I’m just grateful I got to see another monumental film of Marty’s on the big screen. With the new releases of only a few select filmmakers including him, it always feels like a different, special experience compared to anything else that comes out now.
Killers of the Flower Moon is very matter-of-fact in many ways but is anything but flat and always feels distinctly Scorsese. It’s not that Scorsese has a flashy style but you can always tell he’s behind the camera because of his awareness of multiple perspectives in history and concentration on the relationships between those on screen. He cares so deeply about telling the stories of the characters in this film and focuses so intimately on their stories. The layered, brutally honest drama takes center stage and the overwhelming runtime feels wholly necessary, as it did in The Irishman.
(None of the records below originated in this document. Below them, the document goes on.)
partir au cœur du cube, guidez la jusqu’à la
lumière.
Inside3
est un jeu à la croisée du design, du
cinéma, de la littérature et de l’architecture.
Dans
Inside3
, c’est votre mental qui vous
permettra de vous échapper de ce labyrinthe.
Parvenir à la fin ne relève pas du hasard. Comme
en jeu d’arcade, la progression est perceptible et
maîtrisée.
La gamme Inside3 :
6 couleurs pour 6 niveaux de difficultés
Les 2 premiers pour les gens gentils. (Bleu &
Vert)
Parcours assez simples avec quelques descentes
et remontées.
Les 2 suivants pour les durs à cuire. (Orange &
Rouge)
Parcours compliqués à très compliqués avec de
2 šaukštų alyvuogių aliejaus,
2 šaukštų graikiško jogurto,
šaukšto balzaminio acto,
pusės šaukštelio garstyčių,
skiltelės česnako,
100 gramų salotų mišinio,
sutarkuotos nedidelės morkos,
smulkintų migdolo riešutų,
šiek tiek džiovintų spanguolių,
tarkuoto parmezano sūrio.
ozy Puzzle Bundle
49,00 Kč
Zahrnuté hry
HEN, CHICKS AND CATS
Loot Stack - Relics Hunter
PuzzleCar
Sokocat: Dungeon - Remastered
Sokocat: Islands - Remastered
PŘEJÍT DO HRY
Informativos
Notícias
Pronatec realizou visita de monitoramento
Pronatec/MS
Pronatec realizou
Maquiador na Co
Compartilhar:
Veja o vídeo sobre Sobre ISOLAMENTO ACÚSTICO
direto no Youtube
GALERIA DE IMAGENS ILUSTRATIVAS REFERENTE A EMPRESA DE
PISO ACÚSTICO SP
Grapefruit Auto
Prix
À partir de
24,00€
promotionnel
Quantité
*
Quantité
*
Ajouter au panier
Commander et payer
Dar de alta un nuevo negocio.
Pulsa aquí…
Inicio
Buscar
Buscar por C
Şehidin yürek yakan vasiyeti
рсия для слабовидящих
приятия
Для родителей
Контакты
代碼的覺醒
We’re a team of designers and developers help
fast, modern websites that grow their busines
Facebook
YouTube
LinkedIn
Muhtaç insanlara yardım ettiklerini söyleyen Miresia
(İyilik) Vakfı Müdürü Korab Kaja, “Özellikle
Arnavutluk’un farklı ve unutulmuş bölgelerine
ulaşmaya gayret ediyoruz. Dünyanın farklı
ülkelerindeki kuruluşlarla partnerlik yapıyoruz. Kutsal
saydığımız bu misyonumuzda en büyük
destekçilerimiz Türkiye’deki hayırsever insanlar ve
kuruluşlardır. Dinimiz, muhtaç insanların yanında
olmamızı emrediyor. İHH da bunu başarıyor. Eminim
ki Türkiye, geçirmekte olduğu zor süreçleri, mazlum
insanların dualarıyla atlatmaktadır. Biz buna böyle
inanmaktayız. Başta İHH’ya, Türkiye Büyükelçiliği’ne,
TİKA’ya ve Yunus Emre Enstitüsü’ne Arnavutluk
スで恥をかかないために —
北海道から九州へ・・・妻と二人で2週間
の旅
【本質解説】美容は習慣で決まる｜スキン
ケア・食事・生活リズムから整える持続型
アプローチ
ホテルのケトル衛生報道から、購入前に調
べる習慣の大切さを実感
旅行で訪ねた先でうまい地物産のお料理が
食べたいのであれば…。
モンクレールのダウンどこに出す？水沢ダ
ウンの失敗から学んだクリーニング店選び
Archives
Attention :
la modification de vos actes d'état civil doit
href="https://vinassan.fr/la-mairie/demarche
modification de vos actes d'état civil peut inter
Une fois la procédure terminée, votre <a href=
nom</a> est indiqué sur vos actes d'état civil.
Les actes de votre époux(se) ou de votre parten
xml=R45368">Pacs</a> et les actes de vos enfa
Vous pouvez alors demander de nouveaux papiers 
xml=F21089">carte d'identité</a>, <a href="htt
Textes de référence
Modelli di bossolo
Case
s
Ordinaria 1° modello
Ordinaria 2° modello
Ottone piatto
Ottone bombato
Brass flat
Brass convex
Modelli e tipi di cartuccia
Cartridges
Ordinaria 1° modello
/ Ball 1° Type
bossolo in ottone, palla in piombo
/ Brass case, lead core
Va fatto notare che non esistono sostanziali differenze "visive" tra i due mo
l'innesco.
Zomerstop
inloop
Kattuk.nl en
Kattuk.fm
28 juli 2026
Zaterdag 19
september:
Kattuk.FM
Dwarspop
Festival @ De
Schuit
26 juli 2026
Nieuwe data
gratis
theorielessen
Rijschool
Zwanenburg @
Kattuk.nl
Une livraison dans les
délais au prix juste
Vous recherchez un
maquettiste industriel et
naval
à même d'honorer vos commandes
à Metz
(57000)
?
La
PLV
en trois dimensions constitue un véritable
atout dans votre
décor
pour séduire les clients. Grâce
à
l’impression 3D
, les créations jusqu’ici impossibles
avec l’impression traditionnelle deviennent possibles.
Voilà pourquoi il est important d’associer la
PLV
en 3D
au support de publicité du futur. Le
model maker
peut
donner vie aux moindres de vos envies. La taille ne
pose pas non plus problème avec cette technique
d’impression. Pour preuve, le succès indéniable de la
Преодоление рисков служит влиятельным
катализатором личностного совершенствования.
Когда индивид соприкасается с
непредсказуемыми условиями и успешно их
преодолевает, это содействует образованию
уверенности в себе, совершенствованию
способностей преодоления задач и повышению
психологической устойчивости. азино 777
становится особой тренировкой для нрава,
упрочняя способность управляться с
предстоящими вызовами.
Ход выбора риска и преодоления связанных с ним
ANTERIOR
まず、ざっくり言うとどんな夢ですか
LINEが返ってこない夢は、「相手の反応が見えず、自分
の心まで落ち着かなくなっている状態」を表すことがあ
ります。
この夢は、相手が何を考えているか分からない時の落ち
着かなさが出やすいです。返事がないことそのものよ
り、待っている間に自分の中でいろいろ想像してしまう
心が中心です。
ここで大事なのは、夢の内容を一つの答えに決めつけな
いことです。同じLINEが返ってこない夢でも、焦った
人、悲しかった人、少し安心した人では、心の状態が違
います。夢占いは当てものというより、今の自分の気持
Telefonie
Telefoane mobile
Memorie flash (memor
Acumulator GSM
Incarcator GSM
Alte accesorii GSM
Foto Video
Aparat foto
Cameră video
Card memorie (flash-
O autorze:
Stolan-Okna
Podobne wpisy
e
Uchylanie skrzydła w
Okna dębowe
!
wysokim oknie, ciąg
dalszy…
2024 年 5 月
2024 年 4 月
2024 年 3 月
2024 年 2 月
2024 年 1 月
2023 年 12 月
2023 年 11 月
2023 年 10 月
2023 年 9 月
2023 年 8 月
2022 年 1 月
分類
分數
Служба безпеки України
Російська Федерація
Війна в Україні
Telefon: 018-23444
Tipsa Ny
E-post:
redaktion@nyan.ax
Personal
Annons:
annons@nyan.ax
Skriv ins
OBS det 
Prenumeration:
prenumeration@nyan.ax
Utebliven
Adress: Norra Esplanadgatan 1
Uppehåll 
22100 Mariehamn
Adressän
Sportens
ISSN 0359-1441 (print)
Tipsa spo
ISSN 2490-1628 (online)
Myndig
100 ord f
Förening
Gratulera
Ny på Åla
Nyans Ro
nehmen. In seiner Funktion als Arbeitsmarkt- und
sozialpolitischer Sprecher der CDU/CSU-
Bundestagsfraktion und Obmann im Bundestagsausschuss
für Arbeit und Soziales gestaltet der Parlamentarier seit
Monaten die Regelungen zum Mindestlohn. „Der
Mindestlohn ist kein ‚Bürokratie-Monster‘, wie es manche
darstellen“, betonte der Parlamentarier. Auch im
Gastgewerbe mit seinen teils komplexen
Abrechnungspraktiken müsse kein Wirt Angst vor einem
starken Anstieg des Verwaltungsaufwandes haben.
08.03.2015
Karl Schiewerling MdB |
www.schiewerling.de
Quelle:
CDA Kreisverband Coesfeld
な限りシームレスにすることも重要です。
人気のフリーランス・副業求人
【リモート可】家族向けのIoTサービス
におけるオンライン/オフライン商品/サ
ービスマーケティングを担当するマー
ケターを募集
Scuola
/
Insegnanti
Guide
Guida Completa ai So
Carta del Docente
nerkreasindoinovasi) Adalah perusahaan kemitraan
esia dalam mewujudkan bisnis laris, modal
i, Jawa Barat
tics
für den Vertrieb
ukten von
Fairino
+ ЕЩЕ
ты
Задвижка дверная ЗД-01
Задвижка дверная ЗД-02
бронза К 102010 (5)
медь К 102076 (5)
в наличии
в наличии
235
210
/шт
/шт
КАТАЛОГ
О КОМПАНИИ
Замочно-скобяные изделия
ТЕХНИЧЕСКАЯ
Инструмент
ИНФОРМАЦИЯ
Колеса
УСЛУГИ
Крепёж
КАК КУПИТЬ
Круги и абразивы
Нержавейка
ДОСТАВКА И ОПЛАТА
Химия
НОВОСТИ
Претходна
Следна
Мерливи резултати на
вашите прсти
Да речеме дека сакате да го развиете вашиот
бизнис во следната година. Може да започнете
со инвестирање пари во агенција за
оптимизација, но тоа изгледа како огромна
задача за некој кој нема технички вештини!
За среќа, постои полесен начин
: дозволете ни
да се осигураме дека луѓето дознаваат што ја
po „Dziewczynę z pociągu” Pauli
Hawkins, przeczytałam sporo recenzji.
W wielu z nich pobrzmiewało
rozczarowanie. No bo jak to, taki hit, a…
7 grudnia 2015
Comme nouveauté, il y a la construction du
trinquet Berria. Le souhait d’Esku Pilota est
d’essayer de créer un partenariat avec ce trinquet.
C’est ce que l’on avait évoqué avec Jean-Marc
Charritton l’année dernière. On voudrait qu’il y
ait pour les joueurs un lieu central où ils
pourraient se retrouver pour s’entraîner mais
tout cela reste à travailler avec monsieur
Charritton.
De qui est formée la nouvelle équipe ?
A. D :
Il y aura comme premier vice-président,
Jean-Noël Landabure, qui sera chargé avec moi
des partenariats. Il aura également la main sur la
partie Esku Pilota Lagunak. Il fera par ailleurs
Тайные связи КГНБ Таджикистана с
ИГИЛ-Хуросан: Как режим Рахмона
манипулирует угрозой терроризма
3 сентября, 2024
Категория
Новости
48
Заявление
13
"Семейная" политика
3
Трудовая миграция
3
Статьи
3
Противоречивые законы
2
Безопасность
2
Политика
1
As an outsider looking in on the Osage nation, you question the characters’ morals from the opening scene until the credits roll. When the film ends, you’re not left empty after watching these slimeballs get away with their crimes. Instead, through the tremendous agency Scorsese gives to the natives, you truly feel connected to the victims. And that’s the goal in the end: we can’t give these natives back what they lost but we can give them back their voice. History can’t be changed but you can at least look at the situation in the most human way possible, on both sides.
Leonardo DiCaprio, as fresh-out-of-the-Army Ernest Burkhart, went to a place I’ve never seen him go. He plays Burkhart as someone who feels displaced in his own body to the point of feeling like a puppet at times (not to say he wasn’t responsible for what he did). In Django Unchained, DiCaprio is certainly intimidating but Tarantino’s touch made Calvin Candie a bit too cartoonish and theatrical to get a true feeling of how far into a realistic villainous role DiCaprio can go. Here, he gives one of his best performances to date, constantly making you uncomfortable with how he’s simultaneously lost in his ways but also fully content in his actions (which is admittedly debatable in some respects, especially after the ending). The greedy two-faced rancher, William “King” Hale, played by Robert De Niro, feels off from the start and is just as believable. Scorsese takes his time to reveal Hale’s manipulation and while we may not have ever completely trusted Hale without blinking twice, we feel convinced to a certain degree of how he has “benefitted” the lives of the Osage.
One of the most difficult parts to pull off was the balance of focusing on the white Burkhart and Hale, while not taking away from the Osage themselves. And even though the movie becomes increasingly focused on DiCaprio’s Ernest and less so on Lily Gladstone’s Mollie — at least directly — we’re always conscious of where our sympathy should lie. By having a structure that flows at a fairly consistent pace, the quick outbursts of violence are even more jarring and hard-hitting. This choice can be a gamble when the movie is already as long as it is, but Scorsese knows that he needs to take all the time necessary to say what needs to be said.
The epilogue is fantastic and all I have left to say is: keep working, Marty!